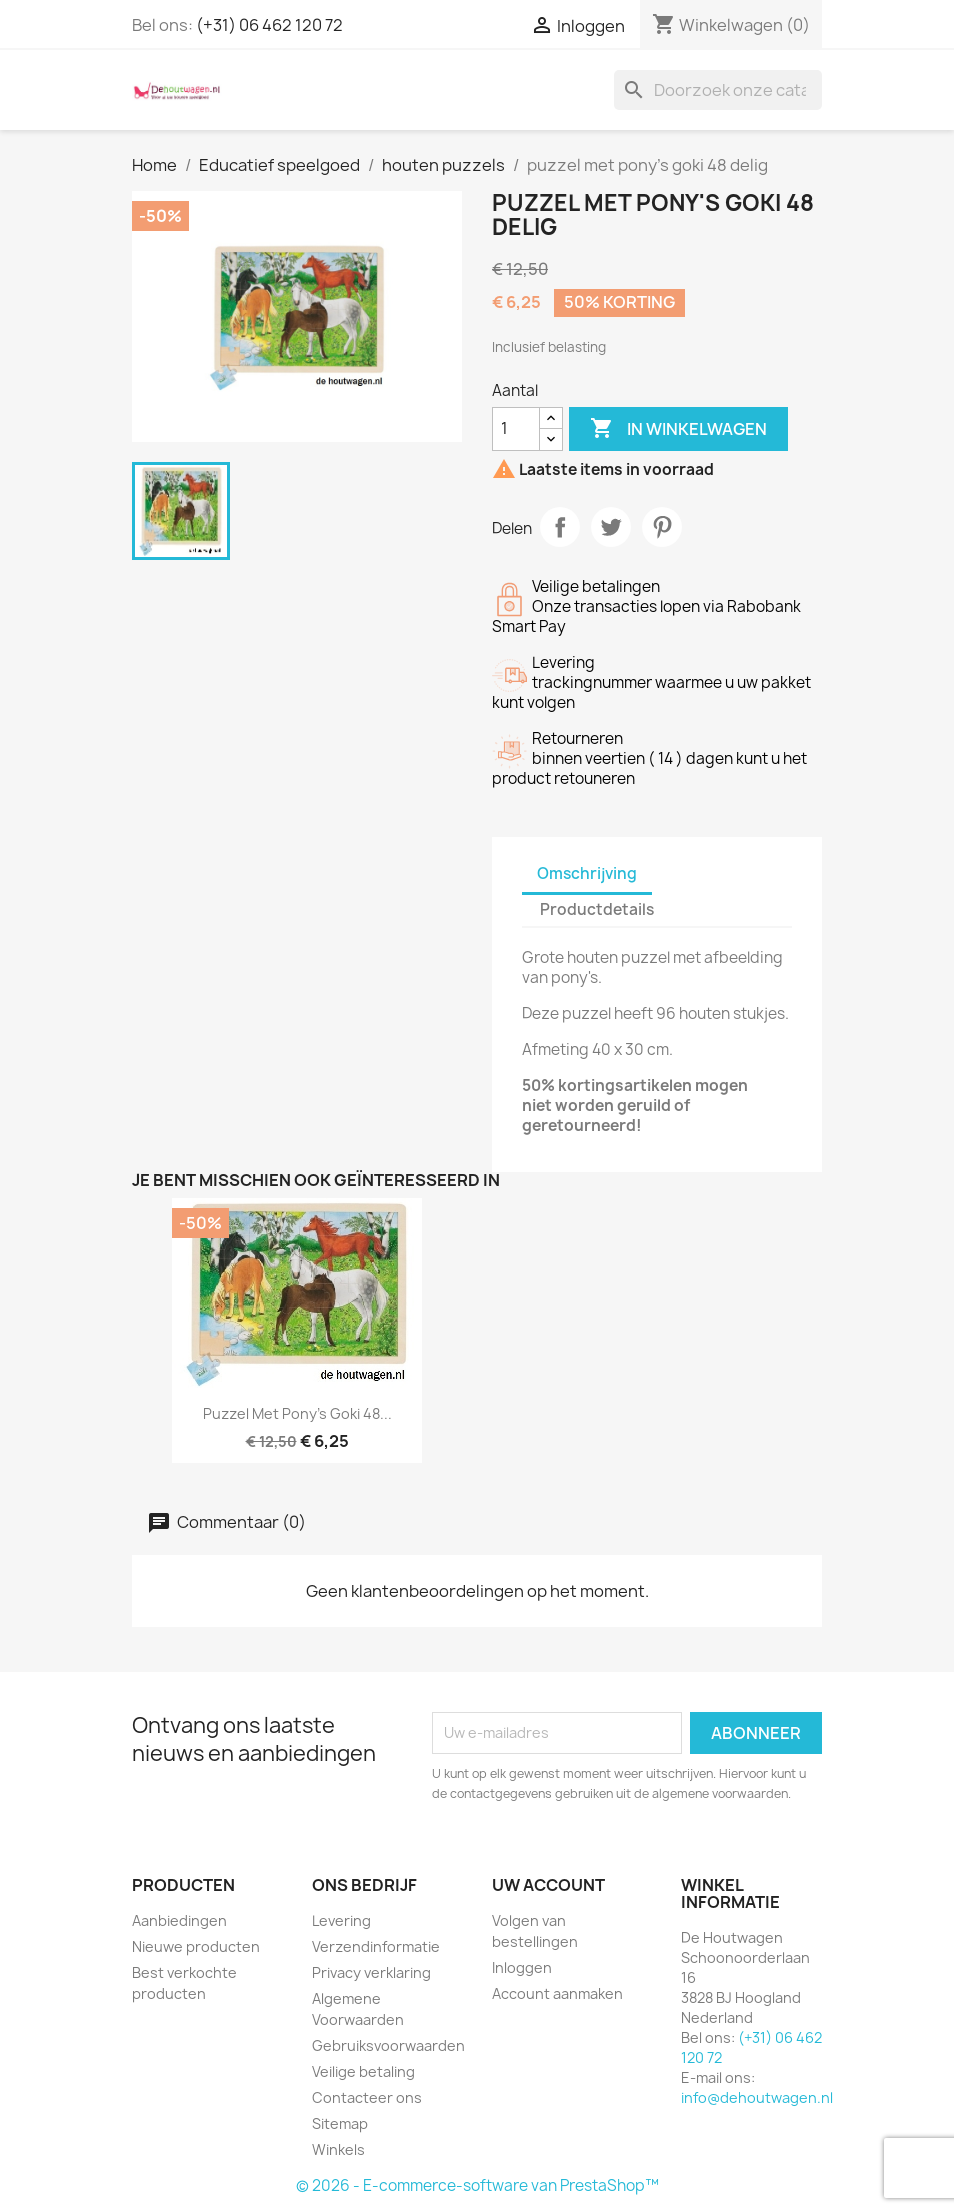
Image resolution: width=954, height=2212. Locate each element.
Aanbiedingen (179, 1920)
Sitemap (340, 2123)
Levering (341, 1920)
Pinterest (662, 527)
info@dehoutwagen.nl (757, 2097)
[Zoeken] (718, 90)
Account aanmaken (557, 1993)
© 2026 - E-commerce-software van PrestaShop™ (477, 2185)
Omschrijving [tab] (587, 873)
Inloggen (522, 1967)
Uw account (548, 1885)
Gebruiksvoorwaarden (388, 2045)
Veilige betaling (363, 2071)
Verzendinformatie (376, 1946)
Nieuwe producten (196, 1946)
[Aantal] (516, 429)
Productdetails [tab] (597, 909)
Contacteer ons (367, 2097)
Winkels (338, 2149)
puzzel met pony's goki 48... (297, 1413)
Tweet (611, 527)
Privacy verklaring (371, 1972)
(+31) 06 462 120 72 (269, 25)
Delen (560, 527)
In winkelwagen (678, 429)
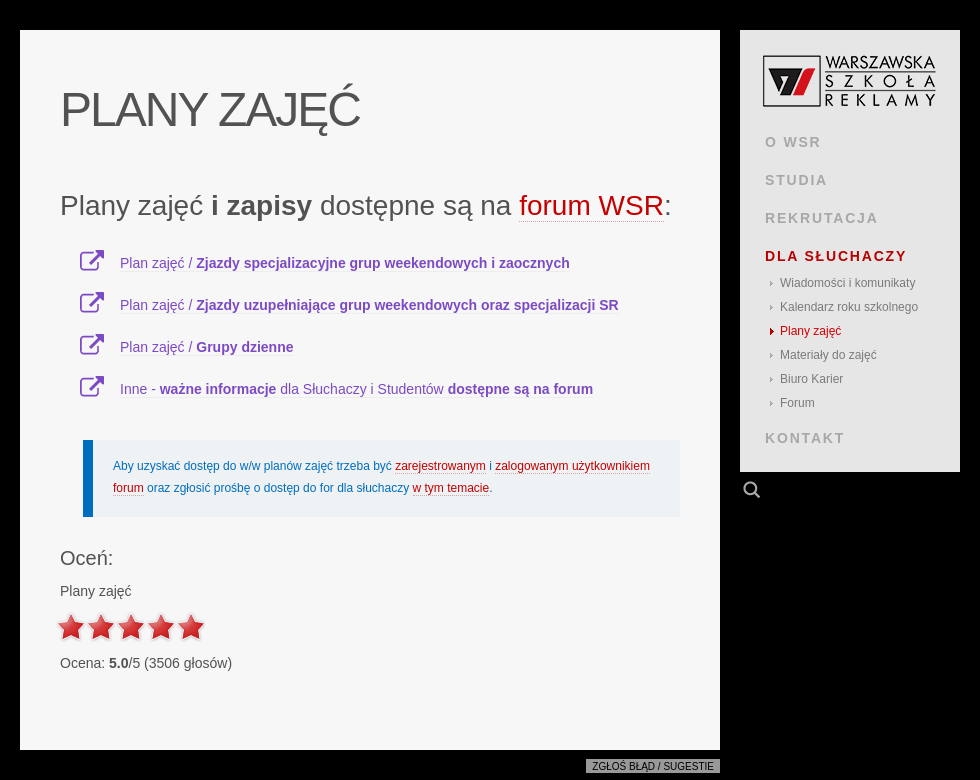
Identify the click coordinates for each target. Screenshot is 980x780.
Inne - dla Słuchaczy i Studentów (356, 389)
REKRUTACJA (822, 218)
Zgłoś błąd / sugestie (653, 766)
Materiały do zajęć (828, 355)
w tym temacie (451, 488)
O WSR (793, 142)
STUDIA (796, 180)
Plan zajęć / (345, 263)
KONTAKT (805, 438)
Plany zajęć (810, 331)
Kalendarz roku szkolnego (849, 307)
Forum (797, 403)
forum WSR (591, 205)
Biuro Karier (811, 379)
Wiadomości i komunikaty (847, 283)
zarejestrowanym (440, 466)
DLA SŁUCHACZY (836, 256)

YOUR OBJECTIVE: Identify the lines in the entries above that contain "zajęć", then copy them out.

RESULT OF THE TASK:
Materiały do zajęć (828, 355)
Plan zajęć / (345, 263)
Plany zajęć (810, 331)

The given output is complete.